D’ailleurs, le mot « cochon » recouvre des réalités bien différentes. Il y a l’immonde, l’insupportable — et les éleveurs de cochons incarcérés devraient s’aviser que ces images inondent les sites végétariens.
Et il y a de vraies bêtes bien nourries, en liberté, dont la viande est savamment persillée mais dont le gras est solidaire du maigre — il a même parfois ce léger goût de noisette qui caractérise le vrai prizuttu, qui est au cochon industriel ce que le Pied de cochon — juste à côté de l’église Saint-Eustache — est au fast food.
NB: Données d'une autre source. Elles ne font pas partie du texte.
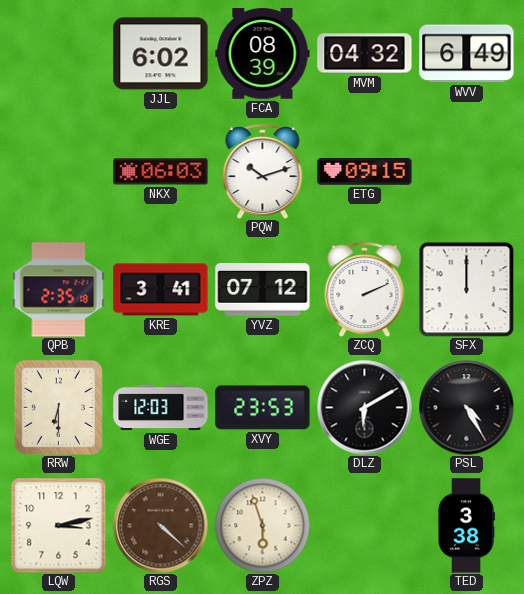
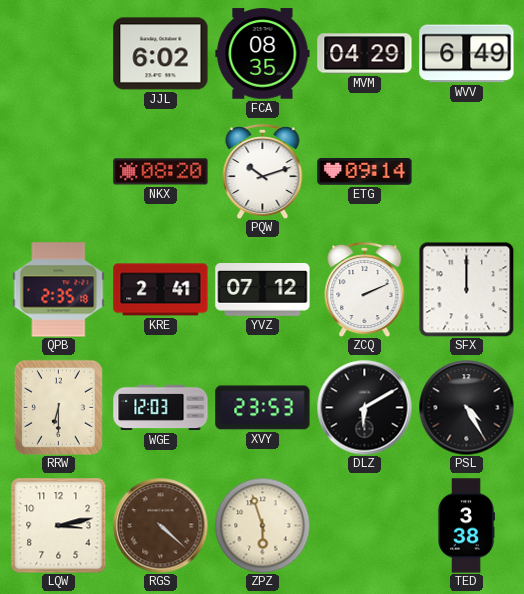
FCA: 08:39 -> 08:35
MVM: 04:32 -> 04:29
NKX: 06:03 -> 08:20
ETG: 09:15 -> 09:14
KRE: 3:41 -> 2:41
Si les éleveurs s’engageaient à produire de la viande de qualité, au lieu d’inonder les supermarchés de saloperies sous plastique, leur combat pour un « juste prix » serait plus convaincant. Et si les politiques, au lieu de verser des larmes de crocodiles en quête de voix, bloquaient les importations de cochons allemands ou polonais, si la France redevenait le pays du bon goût, si on apprenait aux enfants, à l’école, à manger des choses raffinées, il n’y aurait plus de crise du cochon (ou de la volaille, ou de la vache tuée sans avoir jamais vélé, ou de la pomme assaisonnée aux pesticides).
Je trouve un peu dérisoire que la décision d’une commune de ne pas offrir de repas de substitution au jours à cochon monte jusqu’au Conseil d’Etat — même si j’approuve le souci de laïcité, contre toutes les convictions religieuses. Il serait plus parlant, de la part du maire de Sargé-lès-le Mans ou de Chalon-sur-Saône, d’expliquer qu’ils ont changé de fournisseur et que dorénavant ce qui sera proposé aux enfants, ce sera ça, par exemple

Après tout, Pierre Birnbaum (dans la République et le cochon) raconte que les Juifs du XIXème siècle participaient allègrement aux grands banquets républicains dans lesquels le porc tenait une place éminente, parce qu’ils faisaient la part de ce qui appartient au religieux (la vie privée) et de ce qui ressort de la citoyenneté — tout le reste.
Quant à celles et ceux qui viendraient nous expliquer que la non-consommation de porc est une question de conviction religieuse, je lui dirai ce que l’on dit aux enfants : « Mais goûte donc, avant de dire des bêtises ! » Une choucroute et un riesling, un cassoulet et un madiran, un assortiment lonzu / coppa et un patrimonio, cela doit suffire à convertir aux mœurs républicaines n’importe quel fanatique — ou n’importe quel ami des fanatiques. Les « interdits alimentaires » édictés par un chamelier halluciné il y a quatorze siècles ne peuvent pas tenir devant un devoir national : sauver les éleveurs qui se consacrent à la qualité, et ridiculiser les peuples européens qui persistent à bouffer de la merde.

Jean-Paul Brighelli

40 commentaires

  1. Merci ! Vous avez l’art de trouver les mots et les photos qui font mouche ! J’en ai l’eau à la bouche alors que je viens pourtant de terminer mon petit déjeuner…
    Quant aux interdits alimentaires religieux, il n’y a que deux possibilités : soit Dieu ne souhaitait pas que nous mangions telle ou telle chose, tel ou tel jour, et dans ce cas, puisqu’il est tout puissant, il aurait fait en sorte que ce ne soit pas physiquement possible ; soit ce Dieu qui nous l’interdit n’est qu’une petite construction d’un esprit humain et alors quelle légitimité aurait-il à nous empêcher de manger (ou de boire) quoi que ce soit ?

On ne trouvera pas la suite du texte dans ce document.